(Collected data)
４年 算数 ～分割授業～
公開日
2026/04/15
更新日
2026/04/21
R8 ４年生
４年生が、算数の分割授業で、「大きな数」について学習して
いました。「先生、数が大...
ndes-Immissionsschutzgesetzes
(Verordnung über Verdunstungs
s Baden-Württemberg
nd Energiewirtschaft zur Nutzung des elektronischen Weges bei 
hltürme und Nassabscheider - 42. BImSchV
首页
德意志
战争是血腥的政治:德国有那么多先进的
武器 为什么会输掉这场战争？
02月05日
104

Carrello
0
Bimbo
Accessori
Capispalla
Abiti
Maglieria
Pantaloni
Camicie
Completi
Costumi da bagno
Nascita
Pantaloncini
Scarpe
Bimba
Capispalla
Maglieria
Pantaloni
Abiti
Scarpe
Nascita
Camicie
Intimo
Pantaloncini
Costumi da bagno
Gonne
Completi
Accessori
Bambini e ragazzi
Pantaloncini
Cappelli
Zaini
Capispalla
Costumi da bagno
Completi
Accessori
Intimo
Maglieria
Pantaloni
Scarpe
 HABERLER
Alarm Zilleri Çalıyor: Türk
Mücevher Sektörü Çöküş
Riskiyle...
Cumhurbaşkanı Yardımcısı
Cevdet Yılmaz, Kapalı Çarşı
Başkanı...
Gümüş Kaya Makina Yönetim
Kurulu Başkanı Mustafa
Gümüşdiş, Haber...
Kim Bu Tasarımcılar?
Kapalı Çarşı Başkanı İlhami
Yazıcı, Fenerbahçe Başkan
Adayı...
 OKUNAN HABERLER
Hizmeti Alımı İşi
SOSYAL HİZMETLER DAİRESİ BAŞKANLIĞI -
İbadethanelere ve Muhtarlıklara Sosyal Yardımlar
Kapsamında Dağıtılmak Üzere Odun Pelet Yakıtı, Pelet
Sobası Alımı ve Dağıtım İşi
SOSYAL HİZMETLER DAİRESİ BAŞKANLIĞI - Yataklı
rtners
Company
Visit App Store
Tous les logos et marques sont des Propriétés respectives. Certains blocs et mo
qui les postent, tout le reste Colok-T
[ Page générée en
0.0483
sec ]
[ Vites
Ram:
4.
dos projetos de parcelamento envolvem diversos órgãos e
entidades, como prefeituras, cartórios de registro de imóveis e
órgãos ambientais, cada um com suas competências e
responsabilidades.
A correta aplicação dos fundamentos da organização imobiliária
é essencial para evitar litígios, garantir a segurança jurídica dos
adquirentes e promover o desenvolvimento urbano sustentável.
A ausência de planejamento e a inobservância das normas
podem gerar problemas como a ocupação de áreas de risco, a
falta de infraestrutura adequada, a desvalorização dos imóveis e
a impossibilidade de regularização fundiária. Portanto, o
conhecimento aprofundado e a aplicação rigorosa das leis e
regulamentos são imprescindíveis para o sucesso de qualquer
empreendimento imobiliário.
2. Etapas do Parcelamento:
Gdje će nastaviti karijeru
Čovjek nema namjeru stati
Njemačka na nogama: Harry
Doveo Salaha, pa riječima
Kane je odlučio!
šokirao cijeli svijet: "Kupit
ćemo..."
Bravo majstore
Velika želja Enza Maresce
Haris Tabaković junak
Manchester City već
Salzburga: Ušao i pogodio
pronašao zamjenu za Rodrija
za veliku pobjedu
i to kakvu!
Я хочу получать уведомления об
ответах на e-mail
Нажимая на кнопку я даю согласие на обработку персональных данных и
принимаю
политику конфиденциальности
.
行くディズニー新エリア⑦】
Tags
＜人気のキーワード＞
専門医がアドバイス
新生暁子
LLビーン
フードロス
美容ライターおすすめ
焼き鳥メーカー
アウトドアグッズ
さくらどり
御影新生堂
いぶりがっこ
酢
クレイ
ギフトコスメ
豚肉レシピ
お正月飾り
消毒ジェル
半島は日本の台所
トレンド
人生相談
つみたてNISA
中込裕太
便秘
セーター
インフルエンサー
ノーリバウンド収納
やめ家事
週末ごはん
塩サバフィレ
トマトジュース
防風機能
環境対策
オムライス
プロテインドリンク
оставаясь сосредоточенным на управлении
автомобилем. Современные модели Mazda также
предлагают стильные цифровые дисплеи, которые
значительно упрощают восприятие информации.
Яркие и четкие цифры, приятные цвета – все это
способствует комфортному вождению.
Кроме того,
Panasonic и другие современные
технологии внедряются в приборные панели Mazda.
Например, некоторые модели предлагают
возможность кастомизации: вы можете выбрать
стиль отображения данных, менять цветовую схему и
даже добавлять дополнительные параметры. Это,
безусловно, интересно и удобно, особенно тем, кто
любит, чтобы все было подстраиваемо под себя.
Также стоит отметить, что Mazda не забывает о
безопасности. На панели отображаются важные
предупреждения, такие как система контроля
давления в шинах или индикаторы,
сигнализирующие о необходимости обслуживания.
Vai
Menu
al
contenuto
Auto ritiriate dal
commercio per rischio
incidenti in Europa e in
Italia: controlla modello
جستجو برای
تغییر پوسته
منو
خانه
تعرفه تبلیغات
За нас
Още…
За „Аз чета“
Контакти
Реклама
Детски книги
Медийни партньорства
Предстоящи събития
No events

◆ **How to complete this task**:
Copy out all of the data exactly, leaving nothing out.

◆ **Written solution**:
４年 算数 ～分割授業～
公開日
2026/04/15
更新日
2026/04/21
R8 ４年生
４年生が、算数の分割授業で、「大きな数」について学習して
いました。「先生、数が大...
ndes-Immissionsschutzgesetzes
(Verordnung über Verdunstungs
s Baden-Württemberg
nd Energiewirtschaft zur Nutzung des elektronischen Weges bei 
hltürme und Nassabscheider - 42. BImSchV
首页
德意志
战争是血腥的政治:德国有那么多先进的
武器 为什么会输掉这场战争？
02月05日
104

Carrello
0
Bimbo
Accessori
Capispalla
Abiti
Maglieria
Pantaloni
Camicie
Completi
Costumi da bagno
Nascita
Pantaloncini
Scarpe
Bimba
Capispalla
Maglieria
Pantaloni
Abiti
Scarpe
Nascita
Camicie
Intimo
Pantaloncini
Costumi da bagno
Gonne
Completi
Accessori
Bambini e ragazzi
Pantaloncini
Cappelli
Zaini
Capispalla
Costumi da bagno
Completi
Accessori
Intimo
Maglieria
Pantaloni
Scarpe
 HABERLER
Alarm Zilleri Çalıyor: Türk
Mücevher Sektörü Çöküş
Riskiyle...
Cumhurbaşkanı Yardımcısı
Cevdet Yılmaz, Kapalı Çarşı
Başkanı...
Gümüş Kaya Makina Yönetim
Kurulu Başkanı Mustafa
Gümüşdiş, Haber...
Kim Bu Tasarımcılar?
Kapalı Çarşı Başkanı İlhami
Yazıcı, Fenerbahçe Başkan
Adayı...
 OKUNAN HABERLER
Hizmeti Alımı İşi
SOSYAL HİZMETLER DAİRESİ BAŞKANLIĞI -
İbadethanelere ve Muhtarlıklara Sosyal Yardımlar
Kapsamında Dağıtılmak Üzere Odun Pelet Yakıtı, Pelet
Sobası Alımı ve Dağıtım İşi
SOSYAL HİZMETLER DAİRESİ BAŞKANLIĞI - Yataklı
rtners
Company
Visit App Store
Tous les logos et marques sont des Propriétés respectives. Certains blocs et mo
qui les postent, tout le reste Colok-T
[ Page générée en
0.0483
sec ]
[ Vites
Ram:
4.
dos projetos de parcelamento envolvem diversos órgãos e
entidades, como prefeituras, cartórios de registro de imóveis e
órgãos ambientais, cada um com suas competências e
responsabilidades.
A correta aplicação dos fundamentos da organização imobiliária
é essencial para evitar litígios, garantir a segurança jurídica dos
adquirentes e promover o desenvolvimento urbano sustentável.
A ausência de planejamento e a inobservância das normas
podem gerar problemas como a ocupação de áreas de risco, a
falta de infraestrutura adequada, a desvalorização dos imóveis e
a impossibilidade de regularização fundiária. Portanto, o
conhecimento aprofundado e a aplicação rigorosa das leis e
regulamentos são imprescindíveis para o sucesso de qualquer
empreendimento imobiliário.
2. Etapas do Parcelamento:
Gdje će nastaviti karijeru
Čovjek nema namjeru stati
Njemačka na nogama: Harry
Doveo Salaha, pa riječima
Kane je odlučio!
šokirao cijeli svijet: "Kupit
ćemo..."
Bravo majstore
Velika želja Enza Maresce
Haris Tabaković junak
Manchester City već
Salzburga: Ušao i pogodio
pronašao zamjenu za Rodrija
za veliku pobjedu
i to kakvu!
Я хочу получать уведомления об
ответах на e-mail
Нажимая на кнопку я даю согласие на обработку персональных данных и
принимаю
политику конфиденциальности
.
行くディズニー新エリア⑦】
Tags
＜人気のキーワード＞
専門医がアドバイス
新生暁子
LLビーン
フードロス
美容ライターおすすめ
焼き鳥メーカー
アウトドアグッズ
さくらどり
御影新生堂
いぶりがっこ
酢
クレイ
ギフトコスメ
豚肉レシピ
お正月飾り
消毒ジェル
半島は日本の台所
トレンド
人生相談
つみたてNISA
中込裕太
便秘
セーター
インフルエンサー
ノーリバウンド収納
やめ家事
週末ごはん
塩サバフィレ
トマトジュース
防風機能
環境対策
オムライス
プロテインドリンク
оставаясь сосредоточенным на управлении
автомобилем. Современные модели Mazda также
предлагают стильные цифровые дисплеи, которые
значительно упрощают восприятие информации.
Яркие и четкие цифры, приятные цвета – все это
способствует комфортному вождению.
Кроме того,
Panasonic и другие современные
технологии внедряются в приборные панели Mazda.
Например, некоторые модели предлагают
возможность кастомизации: вы можете выбрать
стиль отображения данных, менять цветовую схему и
даже добавлять дополнительные параметры. Это,
безусловно, интересно и удобно, особенно тем, кто
любит, чтобы все было подстраиваемо под себя.
Также стоит отметить, что Mazda не забывает о
безопасности. На панели отображаются важные
предупреждения, такие как система контроля
давления в шинах или индикаторы,
сигнализирующие о необходимости обслуживания.
Vai
Menu
al
contenuto
Auto ritiriate dal
commercio per rischio
incidenti in Europa e in
Italia: controlla modello
جستجو برای
تغییر پوسته
منو
خانه
تعرفه تبلیغات
За нас
Още…
За „Аз чета“
Контакти
Реклама
Детски книги
Медийни партньорства
Предстоящи събития
No events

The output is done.